Here’s a great word on sharing about the one thing that matters. Saw this and wanted to share it with you…

The One Thing We Can’t Talk About
His name was Ed and he liked to talk.

The administrator down the hall was one of those guys. He had a story for every situation. He’d been everywhere. He’d done everything. Ed had driven trucks for 12 years. He ran a pool hall for six years. He served as a hunting outfitter for four years and had been in
his current job for 21 years. When I did the math, he was well north of 80 years old — but I never challenged him on it. No need to ruin a good story.

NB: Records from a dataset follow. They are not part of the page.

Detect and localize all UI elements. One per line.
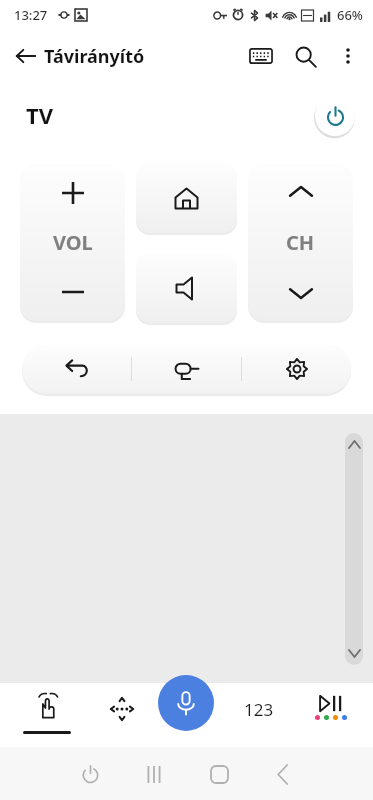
staticText: Távirányító (44, 44, 145, 69)
button[interactable]: Settings (242, 344, 351, 394)
button[interactable]: Channel (248, 164, 353, 321)
button[interactable]: Search (283, 34, 327, 78)
button[interactable]: Keyboard (239, 34, 283, 78)
button[interactable]: Back (6, 36, 46, 76)
button[interactable]: Home (199, 754, 239, 794)
button[interactable]: Power (70, 754, 110, 794)
staticText: 123 (244, 698, 274, 721)
button[interactable]: Home (136, 163, 237, 233)
button[interactable]: Touchpad (0, 414, 373, 683)
staticText: 66% (337, 6, 363, 24)
button[interactable]: Power (315, 96, 355, 136)
button[interactable]: Touchpad tab (8, 683, 86, 747)
staticText: TV (26, 100, 53, 130)
button[interactable]: 123 (222, 683, 296, 747)
button[interactable]: Mute (136, 253, 237, 323)
button[interactable]: Source (132, 344, 241, 394)
button[interactable]: More options (327, 35, 369, 77)
button[interactable]: Back (263, 754, 303, 794)
button[interactable]: Voice search (158, 675, 214, 731)
button[interactable]: D-pad (86, 683, 158, 747)
staticText: 13:27 (14, 6, 48, 24)
button[interactable]: Media controls (296, 683, 366, 747)
button[interactable]: Back (22, 344, 131, 394)
staticText: CH (286, 229, 315, 256)
staticText: VOL (53, 229, 93, 256)
button[interactable]: Volume (20, 164, 125, 321)
button[interactable]: Scroll (345, 433, 363, 665)
button[interactable]: Recents (134, 754, 174, 794)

One day I was having coffee with him and I mentioned that my Life Group at church was talking through some interesting discoveries, that the cosmos and the world around us suddenly weren’t so small. He put up a hand to my face. “Not gonna go there,” he said sternly. “Can’t be talking about that stuff.”

Here’s a man that talk about just about anything and anyone, but he simply was afraid to walk down the path that a simple conversation about God might take him.

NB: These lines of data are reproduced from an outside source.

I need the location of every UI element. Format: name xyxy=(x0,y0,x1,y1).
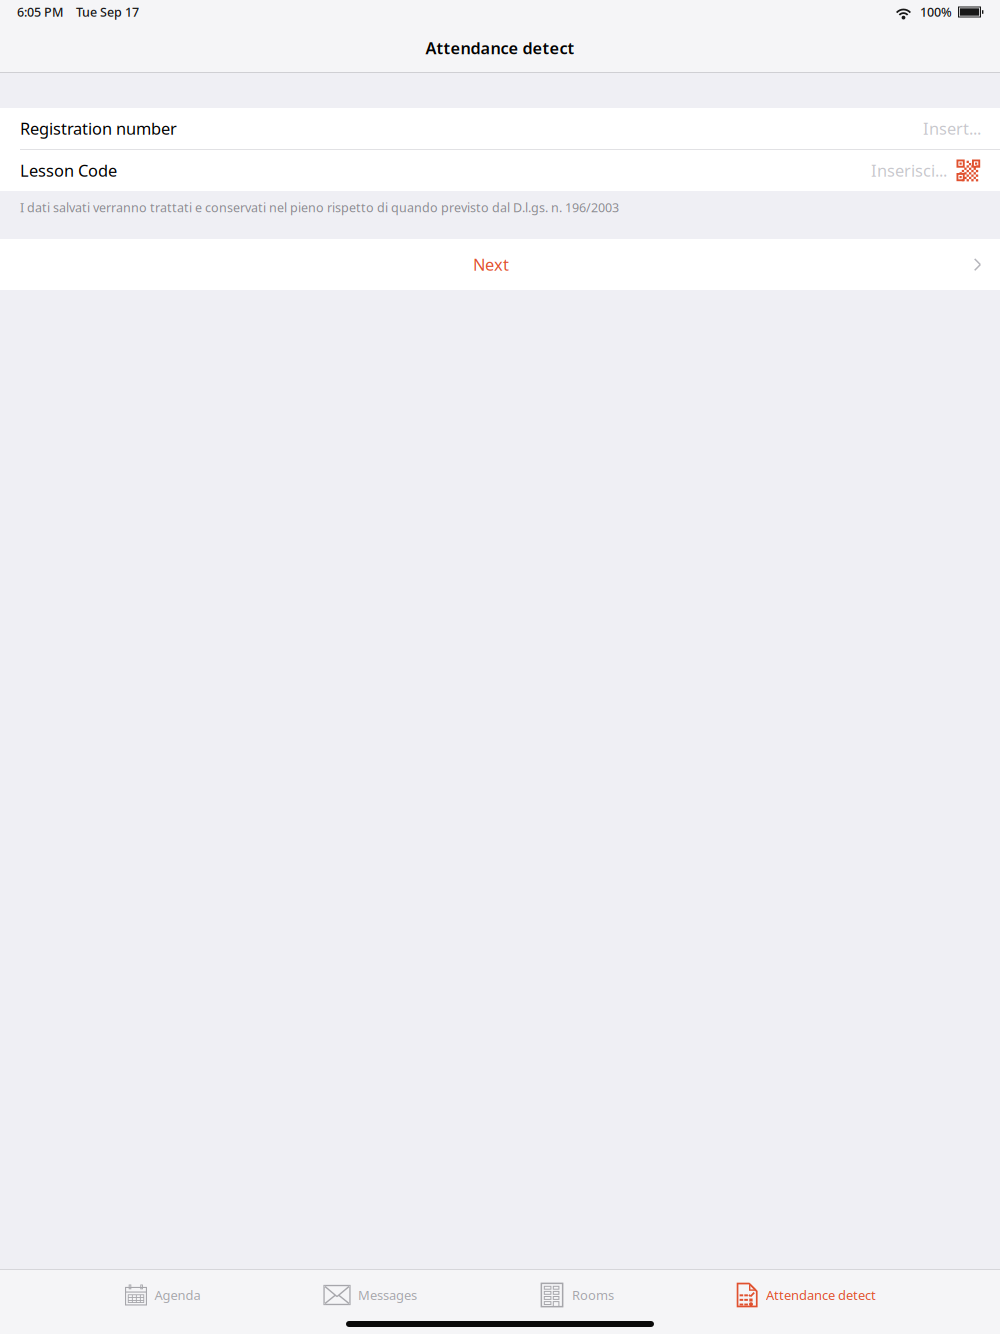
staticText: Registration number xyxy=(20,118,177,139)
staticText: Tue Sep 17 xyxy=(76,4,139,20)
button[interactable]: Scan QR code xyxy=(956,160,981,182)
staticText: Agenda xyxy=(154,1286,200,1304)
button[interactable]: Next xyxy=(0,239,1000,290)
staticText: Rooms xyxy=(572,1286,614,1304)
staticText: 100% xyxy=(920,4,952,20)
button[interactable]: Attendance detect xyxy=(736,1270,876,1320)
button[interactable]: Messages xyxy=(323,1270,417,1320)
staticText: Insert... xyxy=(923,118,981,139)
staticText: Inserisci... xyxy=(871,160,947,181)
button[interactable]: Lesson Code xyxy=(0,150,1000,191)
button[interactable]: Rooms xyxy=(540,1270,614,1320)
staticText: Next xyxy=(473,254,509,275)
staticText: Attendance detect xyxy=(426,37,574,59)
button[interactable]: Registration number xyxy=(0,108,1000,149)
button[interactable]: Agenda xyxy=(124,1270,200,1320)
staticText: 6:05 PM xyxy=(17,4,64,20)
staticText: Lesson Code xyxy=(20,160,117,181)
staticText: Messages xyxy=(358,1286,417,1304)
staticText: I dati salvati verranno trattati e conse… xyxy=(20,199,619,216)
staticText: Attendance detect xyxy=(766,1286,876,1304)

This scene is often replicated in today’s society in one way or another. We can talk about our kids, our grand kids, our parents and our weird Uncle Al, but we can’t talk about the Father. We can talk about history, places we’ve been been and plans for the weekend, but we can’t talk about eternity. We can talk about what we think about politics, the workplace and the community, but we can’t talk about the King.

Today’s Christians are in a quandary. We know the divine imperative to live out our faith and we understand that living out our faith involves talking about our faith. Hiding who we are goes against our calling. So, just what are we supposed to do?

Many of us try to walk the middle ground by dropping non caustic code words like “higher power” and “faith.” We display cozy spiritual things on our desks like rainbows and angels. But they fall short because they don’t do a thing to help improve the human condition of those around us. Eventually, we have to talk about it.

Even though Ed didn’t to talk about it then, eventually he did.
You can’t keep a good story to yourself.